*** Opening of LISTED RECORDS ***

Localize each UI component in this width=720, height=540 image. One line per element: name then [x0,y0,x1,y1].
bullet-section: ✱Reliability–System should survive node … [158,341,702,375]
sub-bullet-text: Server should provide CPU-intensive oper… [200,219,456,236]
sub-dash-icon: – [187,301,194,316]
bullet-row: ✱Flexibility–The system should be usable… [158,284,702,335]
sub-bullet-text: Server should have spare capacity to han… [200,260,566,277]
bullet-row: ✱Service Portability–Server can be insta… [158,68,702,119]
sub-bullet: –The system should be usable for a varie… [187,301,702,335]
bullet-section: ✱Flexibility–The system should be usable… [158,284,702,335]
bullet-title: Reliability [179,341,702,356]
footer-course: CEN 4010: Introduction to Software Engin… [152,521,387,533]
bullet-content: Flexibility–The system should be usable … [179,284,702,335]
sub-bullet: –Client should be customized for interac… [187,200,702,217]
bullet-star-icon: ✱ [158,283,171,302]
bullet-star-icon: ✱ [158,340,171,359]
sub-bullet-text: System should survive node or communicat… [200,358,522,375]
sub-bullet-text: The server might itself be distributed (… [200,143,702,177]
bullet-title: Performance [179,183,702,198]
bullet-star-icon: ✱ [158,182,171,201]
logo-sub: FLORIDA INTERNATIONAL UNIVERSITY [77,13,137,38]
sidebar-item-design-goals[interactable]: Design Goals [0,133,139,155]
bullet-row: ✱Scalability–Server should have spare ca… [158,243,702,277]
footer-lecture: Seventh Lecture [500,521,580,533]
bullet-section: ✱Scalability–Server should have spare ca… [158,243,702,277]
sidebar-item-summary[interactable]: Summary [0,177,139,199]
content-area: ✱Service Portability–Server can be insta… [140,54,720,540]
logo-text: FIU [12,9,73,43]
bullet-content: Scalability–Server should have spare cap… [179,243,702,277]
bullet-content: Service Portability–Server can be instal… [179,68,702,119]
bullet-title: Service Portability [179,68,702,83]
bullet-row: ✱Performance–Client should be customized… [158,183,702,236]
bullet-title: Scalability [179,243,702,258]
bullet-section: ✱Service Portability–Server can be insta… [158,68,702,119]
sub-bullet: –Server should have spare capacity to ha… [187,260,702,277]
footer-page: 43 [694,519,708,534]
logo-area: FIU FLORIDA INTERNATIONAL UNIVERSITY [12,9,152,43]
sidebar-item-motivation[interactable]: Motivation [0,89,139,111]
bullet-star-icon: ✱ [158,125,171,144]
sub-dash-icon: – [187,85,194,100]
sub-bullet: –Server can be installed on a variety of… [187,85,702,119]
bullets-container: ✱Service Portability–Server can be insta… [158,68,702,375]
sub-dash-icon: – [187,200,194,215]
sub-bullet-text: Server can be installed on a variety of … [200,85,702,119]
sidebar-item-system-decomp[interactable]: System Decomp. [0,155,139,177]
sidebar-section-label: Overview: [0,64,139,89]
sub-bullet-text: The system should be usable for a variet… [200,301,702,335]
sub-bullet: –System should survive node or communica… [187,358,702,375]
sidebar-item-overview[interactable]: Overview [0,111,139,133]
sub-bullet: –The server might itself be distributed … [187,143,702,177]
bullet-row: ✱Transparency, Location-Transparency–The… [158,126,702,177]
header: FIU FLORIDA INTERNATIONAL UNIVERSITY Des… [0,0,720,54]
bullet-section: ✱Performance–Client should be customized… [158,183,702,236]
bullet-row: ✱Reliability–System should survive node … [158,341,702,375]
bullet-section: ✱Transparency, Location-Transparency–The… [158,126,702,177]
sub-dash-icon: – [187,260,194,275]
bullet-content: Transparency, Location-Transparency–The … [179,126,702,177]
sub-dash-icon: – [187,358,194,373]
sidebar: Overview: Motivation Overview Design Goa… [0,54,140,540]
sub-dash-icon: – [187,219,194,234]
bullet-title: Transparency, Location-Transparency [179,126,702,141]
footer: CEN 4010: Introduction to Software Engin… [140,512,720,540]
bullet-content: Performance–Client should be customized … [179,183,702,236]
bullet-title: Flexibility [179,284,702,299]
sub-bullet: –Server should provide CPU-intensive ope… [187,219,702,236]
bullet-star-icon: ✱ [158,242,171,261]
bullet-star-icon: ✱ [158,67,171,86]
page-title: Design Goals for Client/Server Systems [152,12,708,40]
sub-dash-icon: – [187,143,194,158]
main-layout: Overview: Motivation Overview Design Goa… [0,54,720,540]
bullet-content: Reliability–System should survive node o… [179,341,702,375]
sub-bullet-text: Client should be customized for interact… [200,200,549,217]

*** Close of LISTED RECORDS ***

### TO DO
Would you output the entire listing exactly as written?

### RESULT OF THIS EXERCISE
Localize each UI component in this width=720, height=540 image. One line per element: name then [x0,y0,x1,y1].
bullet-section: ✱Reliability–System should survive node … [158,341,702,375]
sub-bullet-text: Server should provide CPU-intensive oper… [200,219,456,236]
sub-dash-icon: – [187,301,194,316]
bullet-row: ✱Flexibility–The system should be usable… [158,284,702,335]
sub-bullet-text: Server should have spare capacity to han… [200,260,566,277]
bullet-row: ✱Service Portability–Server can be insta… [158,68,702,119]
sub-bullet: –The system should be usable for a varie… [187,301,702,335]
bullet-section: ✱Flexibility–The system should be usable… [158,284,702,335]
bullet-title: Reliability [179,341,702,356]
footer-course: CEN 4010: Introduction to Software Engin… [152,521,387,533]
bullet-content: Flexibility–The system should be usable … [179,284,702,335]
sub-bullet: –Client should be customized for interac… [187,200,702,217]
bullet-star-icon: ✱ [158,283,171,302]
bullet-star-icon: ✱ [158,340,171,359]
sub-bullet-text: System should survive node or communicat… [200,358,522,375]
sub-bullet-text: The server might itself be distributed (… [200,143,702,177]
bullet-title: Performance [179,183,702,198]
bullet-star-icon: ✱ [158,182,171,201]
logo-sub: FLORIDA INTERNATIONAL UNIVERSITY [77,13,137,38]
sidebar-item-design-goals[interactable]: Design Goals [0,133,139,155]
bullet-row: ✱Scalability–Server should have spare ca… [158,243,702,277]
footer-lecture: Seventh Lecture [500,521,580,533]
bullet-section: ✱Scalability–Server should have spare ca… [158,243,702,277]
sidebar-item-summary[interactable]: Summary [0,177,139,199]
content-area: ✱Service Portability–Server can be insta… [140,54,720,540]
logo-text: FIU [12,9,73,43]
bullet-content: Scalability–Server should have spare cap… [179,243,702,277]
bullet-content: Service Portability–Server can be instal… [179,68,702,119]
bullet-title: Service Portability [179,68,702,83]
bullet-row: ✱Performance–Client should be customized… [158,183,702,236]
bullet-title: Scalability [179,243,702,258]
bullet-section: ✱Service Portability–Server can be insta… [158,68,702,119]
sub-bullet: –Server should have spare capacity to ha… [187,260,702,277]
footer-page: 43 [694,519,708,534]
logo-area: FIU FLORIDA INTERNATIONAL UNIVERSITY [12,9,152,43]
sidebar-item-motivation[interactable]: Motivation [0,89,139,111]
bullet-star-icon: ✱ [158,125,171,144]
sub-dash-icon: – [187,85,194,100]
sub-bullet: –Server can be installed on a variety of… [187,85,702,119]
bullets-container: ✱Service Portability–Server can be insta… [158,68,702,375]
sub-dash-icon: – [187,200,194,215]
sub-bullet-text: Server can be installed on a variety of … [200,85,702,119]
sidebar-item-system-decomp[interactable]: System Decomp. [0,155,139,177]
sidebar-section-label: Overview: [0,64,139,89]
sub-bullet-text: The system should be usable for a variet… [200,301,702,335]
sub-bullet: –System should survive node or communica… [187,358,702,375]
sidebar-item-overview[interactable]: Overview [0,111,139,133]
sub-bullet: –The server might itself be distributed … [187,143,702,177]
bullet-row: ✱Transparency, Location-Transparency–The… [158,126,702,177]
header: FIU FLORIDA INTERNATIONAL UNIVERSITY Des… [0,0,720,54]
bullet-section: ✱Performance–Client should be customized… [158,183,702,236]
bullet-row: ✱Reliability–System should survive node … [158,341,702,375]
bullet-section: ✱Transparency, Location-Transparency–The… [158,126,702,177]
sub-dash-icon: – [187,260,194,275]
bullet-content: Transparency, Location-Transparency–The … [179,126,702,177]
sub-dash-icon: – [187,358,194,373]
sidebar: Overview: Motivation Overview Design Goa… [0,54,140,540]
sub-dash-icon: – [187,219,194,234]
bullet-title: Transparency, Location-Transparency [179,126,702,141]
footer: CEN 4010: Introduction to Software Engin… [140,512,720,540]
bullet-content: Performance–Client should be customized … [179,183,702,236]
bullet-title: Flexibility [179,284,702,299]
sub-bullet: –Server should provide CPU-intensive ope… [187,219,702,236]
bullet-star-icon: ✱ [158,242,171,261]
bullet-star-icon: ✱ [158,67,171,86]
page-title: Design Goals for Client/Server Systems [152,12,708,40]
sub-dash-icon: – [187,143,194,158]
main-layout: Overview: Motivation Overview Design Goa… [0,54,720,540]
bullet-content: Reliability–System should survive node o… [179,341,702,375]
sub-bullet-text: Client should be customized for interact… [200,200,549,217]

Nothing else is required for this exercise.